いよいよ8月9日にJ1リーグが一斉に再開だ。川崎フロンターレはアウェー連戦の最初に大分トリニータと戦う。脇坂泰斗はようやく訪れた中断期間でしっかり休息し、新たな攻撃のブラッシュアップを図った。磨いたのは、狭いところに突っ込んでいくコンビネーション。

上写真=脇坂泰斗はタイトル争いの連続になる後半戦へ向けて、力まずにゴールを狙っていく(写真◎スクリーンショット)

「もっともっと得点とアシストに絡む」

 チームメートの三笘薫、旗手怜央、そして6月までともに戦ってきた田中碧が出場していたから、川崎フロンターレのコントロールタワー、脇坂泰斗は東京オリンピックの応援には熱が入った。刺激も受けた。

 残念ながら日本が負けてしまったスペインとの準決勝で、そのスペインが最後の最後に決めきったゴールは、川崎Fと脇坂のこれからに大きな影響を与えるかもしれない。115分、日本の左からのスローインがミケル・オヤルサバルに収まると、日本の選手の間を中に通されて、マルコ・アセンシオに左足で巻くように逆サイドに決められた。

「日本の失点シーンのところが特にそうなんですけど、日本の枚数は揃っているのに、外されて慌てて3人が出ていって空いているところに通されてしまいました。もちろん、素晴らしい得点なんですけど、そういうイメージは持っています」

 この中断期間、そのゴールのようにあえて狭いところを崩していくトレーニングも積んできたのだという。「あまり詳しくは言いたくないんですけど」と笑いながらも、その内容の一端を言葉にした。

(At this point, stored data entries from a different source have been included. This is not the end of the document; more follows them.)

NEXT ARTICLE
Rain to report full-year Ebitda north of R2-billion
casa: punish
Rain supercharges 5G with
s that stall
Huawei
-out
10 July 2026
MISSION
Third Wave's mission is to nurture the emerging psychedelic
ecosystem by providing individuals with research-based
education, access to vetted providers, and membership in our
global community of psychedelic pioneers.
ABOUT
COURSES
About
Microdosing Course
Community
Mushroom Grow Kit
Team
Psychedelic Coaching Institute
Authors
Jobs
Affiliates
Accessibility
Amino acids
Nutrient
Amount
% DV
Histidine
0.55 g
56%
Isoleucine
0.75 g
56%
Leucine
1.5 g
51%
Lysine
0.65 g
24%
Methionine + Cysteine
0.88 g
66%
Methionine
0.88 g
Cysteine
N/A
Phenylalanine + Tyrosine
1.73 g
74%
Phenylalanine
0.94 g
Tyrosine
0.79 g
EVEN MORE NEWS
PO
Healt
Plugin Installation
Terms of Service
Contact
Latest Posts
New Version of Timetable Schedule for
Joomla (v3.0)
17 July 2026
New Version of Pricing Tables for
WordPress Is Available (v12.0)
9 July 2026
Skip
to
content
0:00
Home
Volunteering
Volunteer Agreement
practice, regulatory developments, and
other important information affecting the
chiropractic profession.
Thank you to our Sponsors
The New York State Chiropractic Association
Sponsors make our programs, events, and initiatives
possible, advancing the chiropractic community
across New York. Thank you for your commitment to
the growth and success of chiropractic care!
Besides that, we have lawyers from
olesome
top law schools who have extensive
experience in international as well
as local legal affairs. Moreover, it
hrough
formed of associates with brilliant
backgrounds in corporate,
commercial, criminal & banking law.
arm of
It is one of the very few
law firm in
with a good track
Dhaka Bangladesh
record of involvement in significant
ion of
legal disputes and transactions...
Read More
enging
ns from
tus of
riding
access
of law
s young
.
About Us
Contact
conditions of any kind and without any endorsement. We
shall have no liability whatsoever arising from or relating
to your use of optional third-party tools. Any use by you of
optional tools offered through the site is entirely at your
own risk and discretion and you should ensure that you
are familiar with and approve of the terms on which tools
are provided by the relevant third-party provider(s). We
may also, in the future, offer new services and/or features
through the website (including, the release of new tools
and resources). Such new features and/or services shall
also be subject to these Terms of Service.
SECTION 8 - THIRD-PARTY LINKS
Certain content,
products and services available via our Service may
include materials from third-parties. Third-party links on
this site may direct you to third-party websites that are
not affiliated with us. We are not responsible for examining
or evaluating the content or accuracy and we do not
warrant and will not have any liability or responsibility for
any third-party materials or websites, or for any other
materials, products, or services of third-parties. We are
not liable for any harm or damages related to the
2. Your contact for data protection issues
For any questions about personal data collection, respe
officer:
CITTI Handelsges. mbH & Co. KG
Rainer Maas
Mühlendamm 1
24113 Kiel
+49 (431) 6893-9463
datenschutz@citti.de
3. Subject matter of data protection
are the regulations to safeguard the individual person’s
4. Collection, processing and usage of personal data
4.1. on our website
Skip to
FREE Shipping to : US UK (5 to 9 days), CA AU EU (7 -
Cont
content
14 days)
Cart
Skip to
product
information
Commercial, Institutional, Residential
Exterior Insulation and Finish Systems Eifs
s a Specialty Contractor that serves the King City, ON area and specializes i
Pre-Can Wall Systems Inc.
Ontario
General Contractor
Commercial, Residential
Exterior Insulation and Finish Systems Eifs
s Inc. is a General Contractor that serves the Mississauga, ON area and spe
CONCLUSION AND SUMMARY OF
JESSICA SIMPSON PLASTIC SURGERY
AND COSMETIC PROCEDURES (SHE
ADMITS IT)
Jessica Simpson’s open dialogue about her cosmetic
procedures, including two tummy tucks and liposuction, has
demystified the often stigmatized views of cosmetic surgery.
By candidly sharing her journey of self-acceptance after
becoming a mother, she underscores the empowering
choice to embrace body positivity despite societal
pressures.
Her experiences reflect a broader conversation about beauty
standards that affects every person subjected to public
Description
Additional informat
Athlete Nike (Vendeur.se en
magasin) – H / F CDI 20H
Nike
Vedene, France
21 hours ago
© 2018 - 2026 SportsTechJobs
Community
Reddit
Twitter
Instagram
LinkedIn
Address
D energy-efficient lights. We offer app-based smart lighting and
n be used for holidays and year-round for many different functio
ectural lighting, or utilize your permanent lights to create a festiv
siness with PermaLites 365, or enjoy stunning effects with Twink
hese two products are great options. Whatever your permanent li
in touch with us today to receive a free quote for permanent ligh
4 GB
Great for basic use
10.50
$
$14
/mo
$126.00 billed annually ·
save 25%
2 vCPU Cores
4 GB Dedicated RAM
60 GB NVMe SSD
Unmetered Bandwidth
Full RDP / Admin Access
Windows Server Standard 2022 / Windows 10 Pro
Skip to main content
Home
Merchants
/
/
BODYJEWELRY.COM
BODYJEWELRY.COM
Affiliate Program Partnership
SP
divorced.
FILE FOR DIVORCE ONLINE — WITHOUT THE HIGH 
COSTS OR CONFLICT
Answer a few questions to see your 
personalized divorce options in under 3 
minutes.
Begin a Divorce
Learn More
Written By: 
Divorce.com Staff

「相手の配置のことというよりも、相手が中を締めてきたら、一人ひとりが『締めることができているな』というか人任せというか、『締めているからOK』というメンタルになって、そこに突っ込んでいくことによって相手が何人も食いついてきます。例えば、ボールホルダーになったセンターフォワードにセンターバック2人が食いついてきたら、単純に周りが空いてくると思いますし、そういう効果はあると思います」

 定番のグループテクニックではあるが、それを改めて川崎Fが突き詰めにきていることは、対戦するチームには厄介かもしれない。もちろん、こうして1カ所に相手を集結させておいて、薄くなったスペースを素早く突いていくパターンも同時に整理しているというから、ブラッシュアップに余念はないようだ。

 今季はリーグ戦で20試合に出場して2ゴールだが、4月の終わりから途中交代やベンチ外も増えていた。過密日程によるローテーションの影響もあるものの、ずっと自らのプレーが物足りないと口にしてきた。

「もっともっと得点とアシストに絡むところは、まず大事ですよね。ACLで得点もアシストも積み重ねられたので、リーグ戦でも引き続きやっていきたいと思います」

 そのACLでは、グループステージ第2戦の北京FC(中国)戦で決めた一発を、今後のスタンダードに据えるつもりだ。56分、リラックスして気持ちよくたたき込んでみせた、無回転ミドルシュート。

「あのミドルはトレーニングのときのように力まずに打てたので、どの試合でもああいうシュートが打てるようになれば、ゴールを積み重ねられると思います」

 J1、ルヴァンカップ、天皇杯、そしてACLと4冠の可能性が残っている。「総取り」するためにも、脇坂の力まない大活躍は欠かせない。